• _TRY IT_:
Below are entries. Give back exactly the lines from the one containing "Специзделия" through the one containing "17 июля, 2011 в 9:35 дп", inclusive, without the pictures.

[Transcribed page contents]
◆ ◆ ◆ ◆ ◆

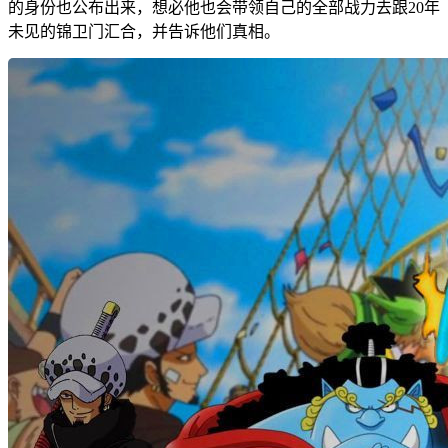
的身份也公布出来，想必他也会带领自己的全部战力去跟20年
未见的锦卫门汇合，并告诉他们真相。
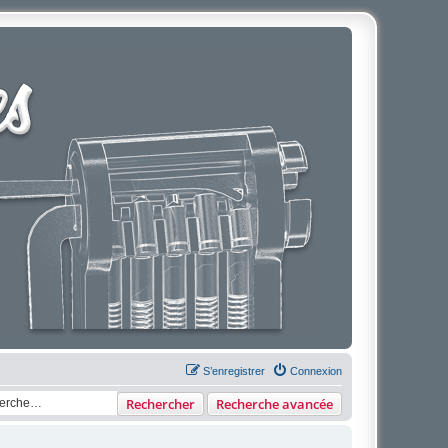
S’enregistrer
Connexion
Rechercher
Recherche avancée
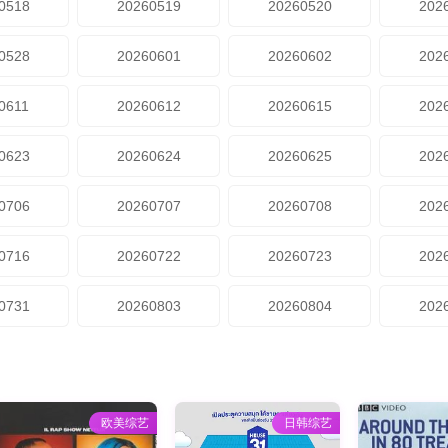
0518
20260519
20260520
202
0528
20260601
20260602
202
0611
20260612
20260615
202
0623
20260624
20260625
202
0706
20260707
20260708
202
0716
20260722
20260723
202
0731
20260803
20260804
202
欧美综艺
日韩综艺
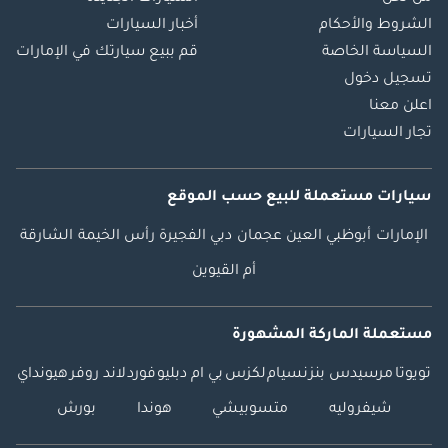
الشروط والأحكام
أخبار السيارات
السياسة الخاصة
قم ببيع سيارتك في الإمارات
تسجيل دخول
اعلن معنا
تجار السيارات
سيارات مستعملة
للبيع
حسب الموقع
الإمارات
أبوظبي
العين
عجمان
دبي
الفجيرة
رأس الخيمة
الشارقة
أم القيوين
مستعملة الماركة المشهورة
تويوتا
مرسيدس بنز
نسيام
لكزس
بي ام دبليو
فورد
لاند روفر
هيونداي
شيفروليه
متسوبيشي
هوندا
بورش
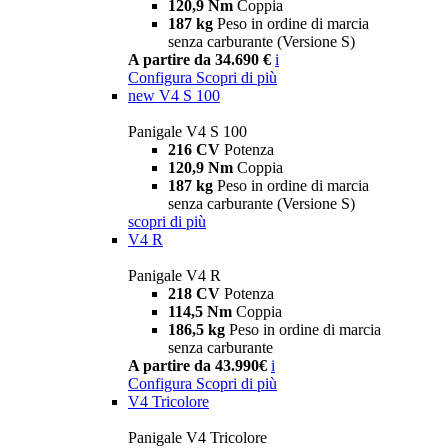
120,9 Nm
Coppia
187 kg
Peso in ordine di marcia
senza carburante (Versione S)
A partire da 34.690 €
i
Configura
Scopri di più
new
V4 S 100
Panigale V4 S 100
216 CV
Potenza
120,9 Nm
Coppia
187 kg
Peso in ordine di marcia
senza carburante (Versione S)
scopri di più
V4 R
Panigale V4 R
218 CV
Potenza
114,5 Nm
Coppia
186,5 kg
Peso in ordine di marcia
senza carburante
A partire da 43.990€
i
Configura
Scopri di più
V4 Tricolore
Panigale V4 Tricolore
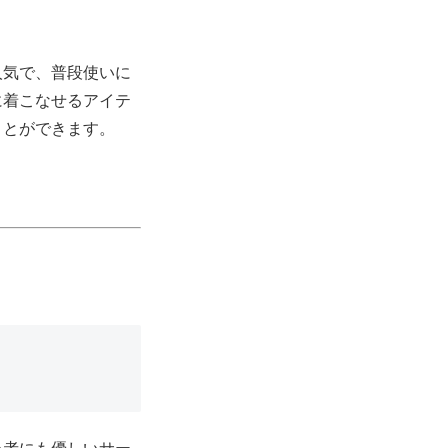
人気で、普段使いに
に着こなせるアイテ
ことができます。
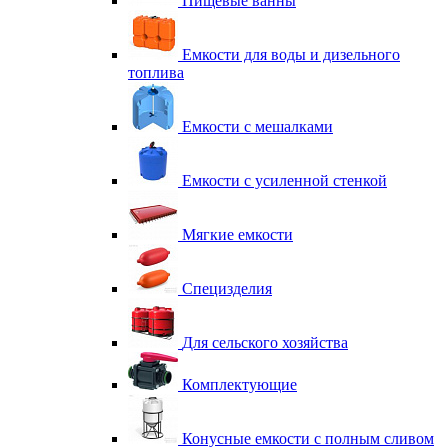
Пищевые ванны
Емкости для воды и дизельного
топлива
Емкости с мешалками
Емкости с усиленной стенкой
Мягкие емкости
Специзделия
Для сельского хозяйства
Комплектующие
Конусные емкости с полным сливом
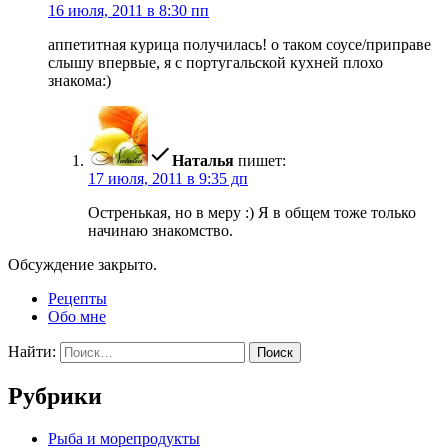
16 июля, 2011 в 8:30 пп
аппетитная курица получилась! о таком соусе/приправе
слышу впервые, я с португальской кухней плохо
знакома:)
Наталья
пишет:
17 июля, 2011 в 9:35 дп
Остренькая, но в меру :) Я в общем тоже только
начинаю знакомство.
Обсуждение закрыто.
Рецепты
Обо мне
Найти:
Рубрики
Pыба и морепродукты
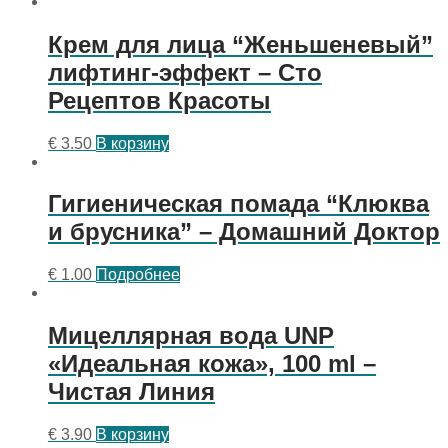
Крем для лица “Женьшеневый”
лифтинг-эффект – Сто
Рецептов Красоты
€
3.50
В корзину
Гигиеническая помада “Клюква
и брусника” – Домашний Доктор
€
1.00
Подробнее
Мицеллярная вода UNP
«Идеальная кожа», 100 ml –
Чистая Линия
€
3.90
В корзину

◆ ◆ ◆ ◆ ◆

• _OUTPUT FOR THIS TASK_:
Специзделия
Для сельского хозяйства
Комплектующие
Конусные емкости с полным сливом
16 июля, 2011 в 8:30 пп
аппетитная курица получилась! о таком соусе/приправе
слышу впервые, я с португальской кухней плохо
знакома:)
Наталья
пишет:
17 июля, 2011 в 9:35 дп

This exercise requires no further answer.